God is always there…



Psalm 139: 7 Where can I go from your spirit? Or where can I flee from your presence? 8 If I ascend to heaven, you are there; if I make my bed in Sheol, you are there. 9 If I take the wings of the morning and settle at the farthest limits of the sea, 10 even there your hand shall lead me, and your right hand shall hold me fast. 

There are two things that strike me about this passage. First, there are the theological implications of the text. Here’s a note I wrote about this text some years ago:

There is no where we go where God is not. Even in the dark places, God is there. This is exceptional because in ancient days it was often understood that gods only had power in the geographical area where they were worshipped. Hence, when one went far from the place where a god was worshipped, the god would have little or no power. Our God is different in that his power extends to all places. Geographical distance is of no consequence to the God who created heaven and earth.

This is one way of articulating how our God is above all gods on earth and in heaven, for there is only one true God.

The second thing that strikes me is more pastoral than theological. It is comforting to know that our God is always present, even in the dark places, even in the dark times when I feel utterly alone. I am never truly alone. Ever. Nor are you, brothers and sisters in Christ. We would do well to remember that today.

Heavenly Father thank you for your presence with us now and always. Give us grace that we might discern your presence somehow, in a tangible way. Let that be a comfort to those struggling with a sense of loneliness of abandonment. We pray this in Jesus’ name. Amen.

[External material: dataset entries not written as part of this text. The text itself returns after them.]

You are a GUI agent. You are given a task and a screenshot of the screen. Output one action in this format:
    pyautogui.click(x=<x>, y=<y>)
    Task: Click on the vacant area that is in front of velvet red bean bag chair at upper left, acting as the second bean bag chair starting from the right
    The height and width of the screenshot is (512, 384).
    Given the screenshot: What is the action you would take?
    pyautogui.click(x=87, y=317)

Finding God’s purpose for you…



Psalm 138:8 The Lord will fulfill his purpose for me; your steadfast love, O Lord, endures forever.

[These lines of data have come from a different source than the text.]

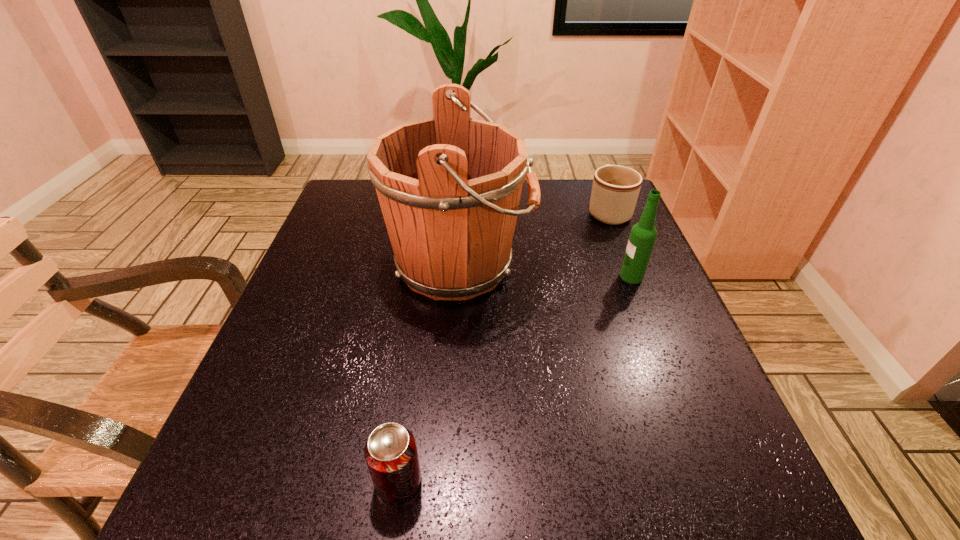 The image size is (960, 540). Find the location of `free region at the near left corner of the desktop`. free region at the near left corner of the desktop is located at coordinates 203,525.

The width and height of the screenshot is (960, 540). In order to click on vacant space that's between the mug and the nearest object in this screenshot , I will do `click(503, 346)`.

Identify the location of free space between the mug and the beer bottle. The height and width of the screenshot is (540, 960). (620, 244).

This screenshot has height=540, width=960. In order to click on free spot between the mug and the nearest object in this screenshot , I will do `click(503, 346)`.

You are a GUI agent. You are given a task and a screenshot of the screen. Output one action in this format:
    pyautogui.click(x=<x>, y=<y>)
    Task: Click on the vacant area between the mug and the bucket
    The height and width of the screenshot is (540, 960).
    Given the screenshot: What is the action you would take?
    pyautogui.click(x=535, y=238)

Image resolution: width=960 pixels, height=540 pixels. What are the coordinates of `vacant space in between the bucket and the nearest object` in the screenshot? It's located at (429, 372).

This screenshot has height=540, width=960. What are the coordinates of `free space between the soda can and the tallest object` in the screenshot? It's located at point(429,372).

The width and height of the screenshot is (960, 540). In order to click on free space between the beer bottle and the tallest object in this screenshot , I will do `click(546, 270)`.

You are a GUI agent. You are given a task and a screenshot of the screen. Output one action in this format:
    pyautogui.click(x=<x>, y=<y>)
    Task: Click on the vacant area that lies between the bucket and the soda can
    This screenshot has width=960, height=540.
    Given the screenshot: What is the action you would take?
    pyautogui.click(x=429, y=372)

This screenshot has width=960, height=540. I want to click on empty space that is in between the tallest object and the beer bottle, so click(x=546, y=270).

There are promises mentioned here which the psalmist clings to. There is the refrain “your steadfast love, O Lord, endures forever”. God’s love can be counted upon, in good times and bad times. It “endures forever”, which means it’s not even limited to this life but carries into eternity. What I find interesting is the particular way God’s love is expressed in the psalm, “The Lord will fulfill his purpose for me”.

It strikes me how specific this statement is. The purpose to be fulfilled is God’s purpose, not my purpose or yours. We were not created to serve ourselves, to fulfill our own desires, to achieve our own objectives. Over a lifetime I’ve learned not to confuse the two.

I was talking with a good friend the other day and was telling this person all the plans I had for myself when I was a young man. In high school I thought I would be an engineer like my dad. I was pretty good at math and science, so why not? Then before high school graduation I changed to the pursuit of a medical career like my mom. Hence, as a college freshman my major was biology, thinking I would eventually go to med school. After a year of this I realized I wasn’t cut out to be like my mother or father. I needed to find my own way rather than imitate others.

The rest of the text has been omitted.